Activity » Should an entry contain an image, leave the image out and repeat the entry's text exactly.
○ ○ ○ ○
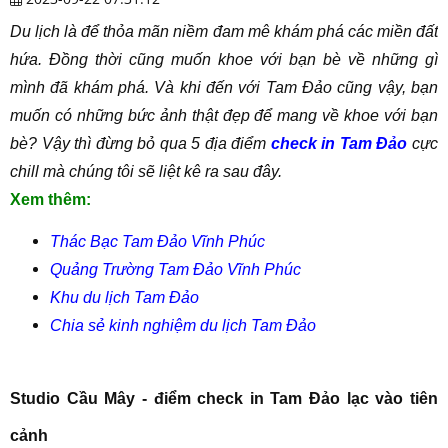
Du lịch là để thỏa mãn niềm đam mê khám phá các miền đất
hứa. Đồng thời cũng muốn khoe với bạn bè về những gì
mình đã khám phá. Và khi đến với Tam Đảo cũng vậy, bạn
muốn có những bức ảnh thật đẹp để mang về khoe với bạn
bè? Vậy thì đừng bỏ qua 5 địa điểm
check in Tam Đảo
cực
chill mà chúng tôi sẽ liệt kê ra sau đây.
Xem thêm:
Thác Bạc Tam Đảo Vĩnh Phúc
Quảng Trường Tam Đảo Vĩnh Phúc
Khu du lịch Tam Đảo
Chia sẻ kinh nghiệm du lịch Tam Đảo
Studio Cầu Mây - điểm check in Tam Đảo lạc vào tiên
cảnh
○ ○ ○ ○
Expected answer »
Du lịch là để thỏa mãn niềm đam mê khám phá các miền đất
hứa. Đồng thời cũng muốn khoe với bạn bè về những gì
mình đã khám phá. Và khi đến với Tam Đảo cũng vậy, bạn
muốn có những bức ảnh thật đẹp để mang về khoe với bạn
bè? Vậy thì đừng bỏ qua 5 địa điểm
check in Tam Đảo
cực
chill mà chúng tôi sẽ liệt kê ra sau đây.
Xem thêm:
Thác Bạc Tam Đảo Vĩnh Phúc
Quảng Trường Tam Đảo Vĩnh Phúc
Khu du lịch Tam Đảo
Chia sẻ kinh nghiệm du lịch Tam Đảo
Studio Cầu Mây - điểm check in Tam Đảo lạc vào tiên
cảnh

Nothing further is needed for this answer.